Как бы желая сказать: прости... может быть, я и не права, не знаю... мне показалось, что меня не любишь и презираешь, а это так невыносимо... -- она растерянно улыбнулась и заторопилась. Они пошли рядом молча. Белая холодная луна и непрестанно шумящее море остались позади, а навстречу уже летел рой танцующих звуков. И что-то по-прежнему стояло между ними.
Когда они ехали домой, Мижуев ногою ощущал прикосновения ее упругого тела, ускользающего за сухой жесткой материей, видел тонкий, точно нарисованный бледными красками профиль женской головы, понурившейся в какой-то непосильной думе, и спрашивал себя:
-- Что же встало между ними -- человеком, который столько лет молился на нее, боясь даже думать о ее наготе и ласках, и милой, прекрасной женщиной, которая так любила своего тихого мужа, так просто, точно старшая сестра, относилась к нему самому, и казалась такой целомудренно чистой, несмотря на то, что была замужем.
II
В ярком солнце золотились берега, и даже море, пенисто-зеленое у набережной и синее, почти лиловое, вдали, казалось, покрыто золотистым блеском.
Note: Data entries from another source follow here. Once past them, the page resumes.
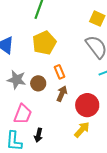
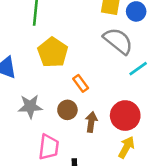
brown circle: (38, 83) -> (67, 110), moved
brown arrow: (62, 94) -> (91, 122), moved

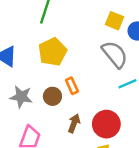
brown circle: (67, 110) -> (52, 96), moved

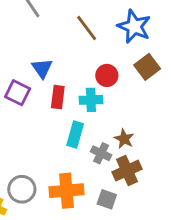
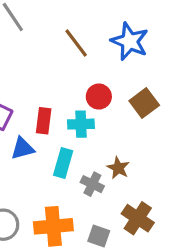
brown square: (147, 67) -> (144, 103), moved
blue triangle: (42, 68) -> (23, 148), moved, turned 50
brown cross: (127, 171) -> (138, 218), moved, turned -32

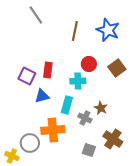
brown line: (76, 43) -> (75, 31), turned 48
red rectangle: (44, 121) -> (48, 70), moved
orange cross: (53, 226) -> (53, 130), moved

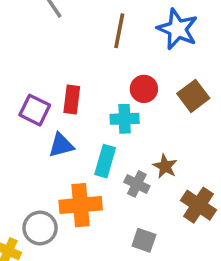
brown cross: (113, 139) -> (198, 205), moved

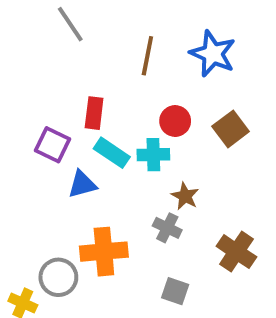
red rectangle: (72, 99) -> (94, 113), moved
cyan rectangle: (105, 161) -> (112, 153), moved, turned -72
brown star: (165, 166) -> (185, 196), moved

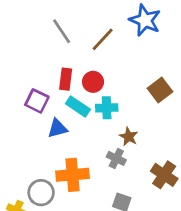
gray line: (70, 24) -> (62, 31), moved
blue star: (213, 54) -> (145, 20), moved
brown line: (147, 56) -> (103, 39), turned 32
red circle: (175, 121) -> (93, 82), moved

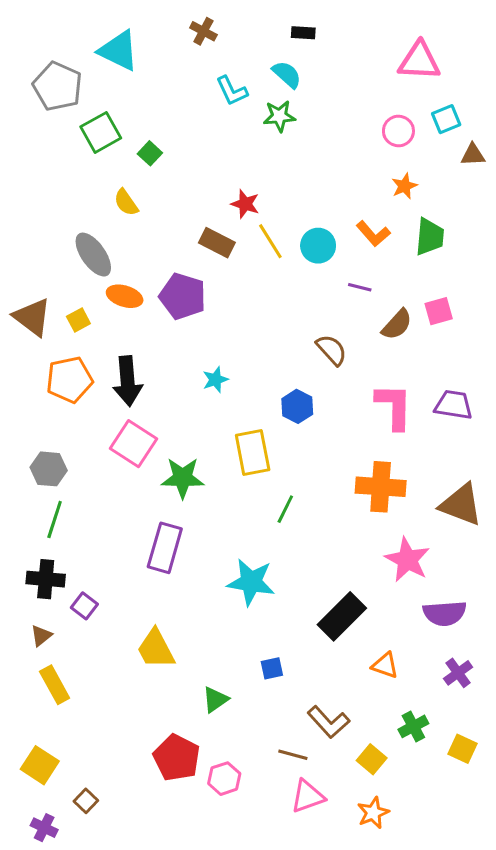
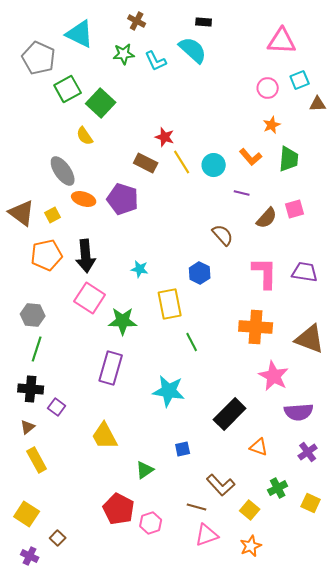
cyan semicircle: (287, 74) -> (193, 50), size x1.4
green star: (279, 116) -> (124, 54), moved
green square: (150, 153) -> (101, 103), size x1.8
cyan star: (215, 380) -> (140, 269), moved, turned 30
green line: (285, 509) -> (192, 342), turned -54

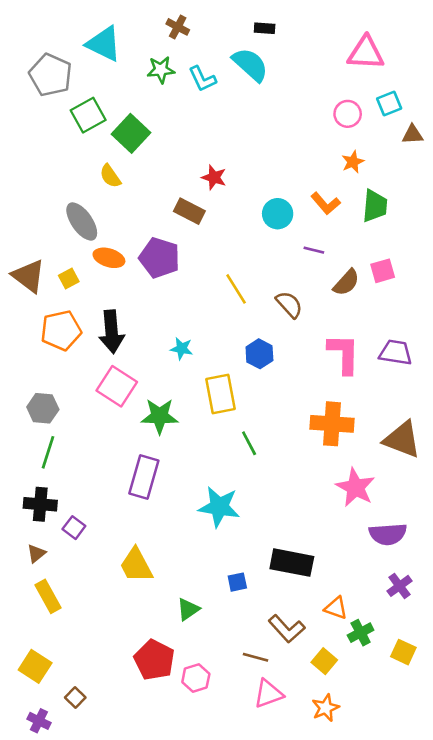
yellow line: (182, 162) -> (236, 289), moved
black rectangle: (230, 414) -> (292, 563), moved, turned 56
orange triangle: (259, 447) -> (336, 608), moved

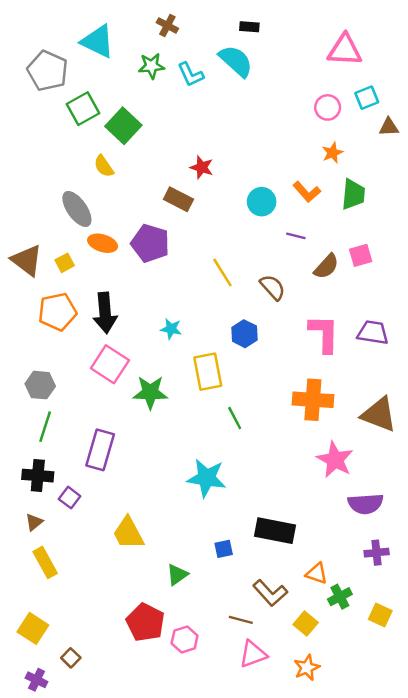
purple rectangle: (144, 477) -> (100, 450), moved
purple cross: (399, 586) -> (377, 553), turned 30

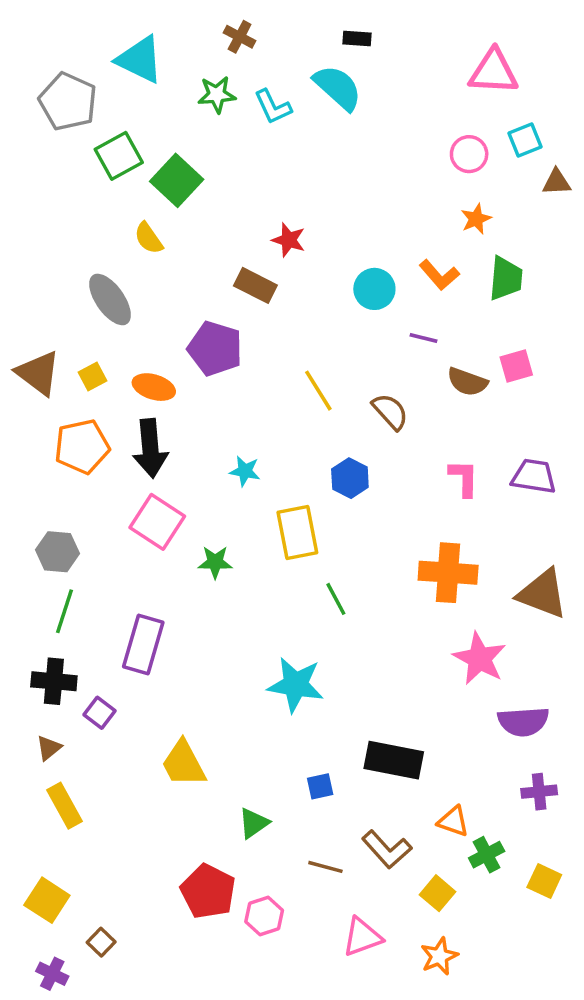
orange ellipse: (103, 243) -> (154, 387), moved
brown semicircle: (326, 266) -> (467, 382), turned 68
pink L-shape: (324, 334) -> (464, 478), size x0.7
green star: (150, 392) -> (215, 562), size x0.7
brown line: (241, 620) -> (325, 867), moved

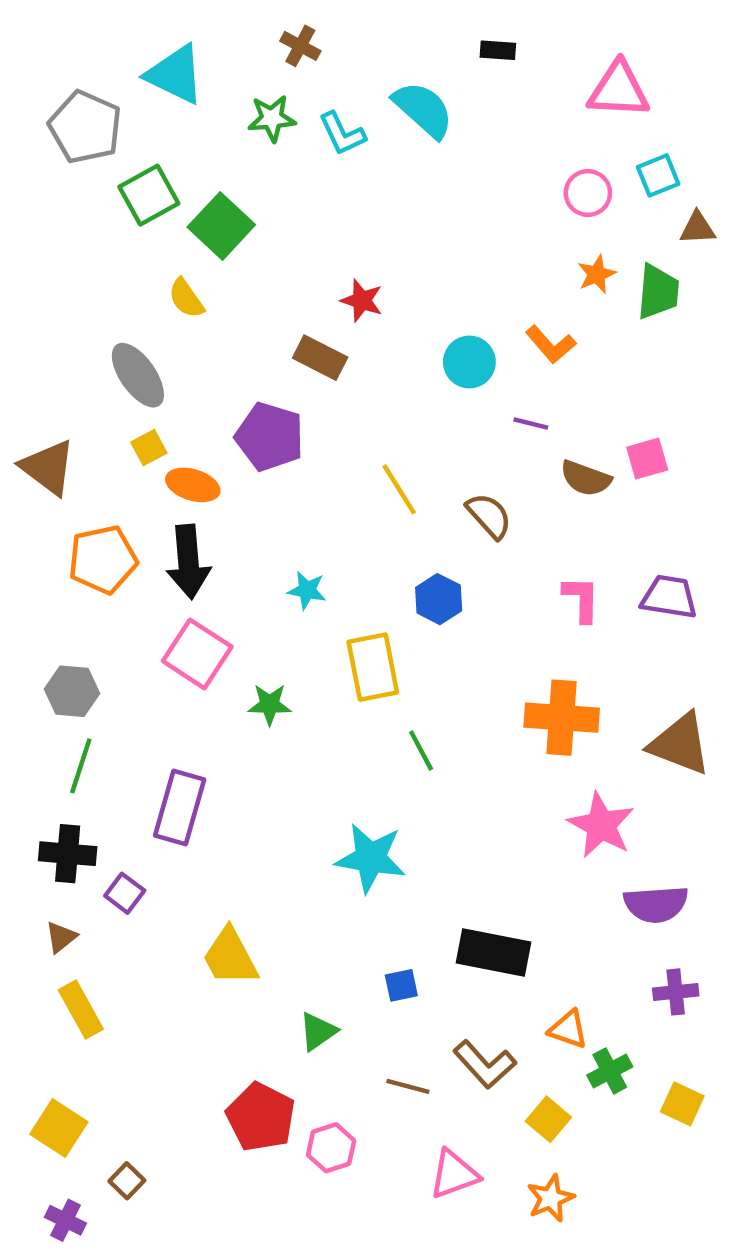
black rectangle: (357, 39) -> (498, 50), moved
green trapezoid: (506, 278) -> (658, 292), moved
yellow square: (92, 377) -> (149, 448), moved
Солнцем и небом дышали дальние горы, и загородные дачи белели по их зеленым скатам, точно разбросанные в траве игрушки.
Яркая курортная толпа, как ручей, огибая полукруглый сквер, двигалась по набережной и текла так изменчиво-пестро, что нельзя было уследить, откуда идут все эти светлые платья, шляпы, ноги, плечи и лица с оживленными глазами. Казалось, что толпа сама увеличивается и растет, точно быстро разрастающаяся гряда живых цветов. Пестрый говор, смех и шорох ярко сплетались над нею и с шумом набегающих на камни волн, быстрым гулом экипажей и четким стуком копыт сливались в одну разноцветную нарядную музыку.
Мария Сергеевна и Мижуев в легкой ялтинской коляске прокатили по набережной, и белый газ, развевающийся на шляпе Марии Сергеевны, быстро замелькал среди лошадиных голов, чинных кучеров и разбегающейся вереницы зонтиков и шляп.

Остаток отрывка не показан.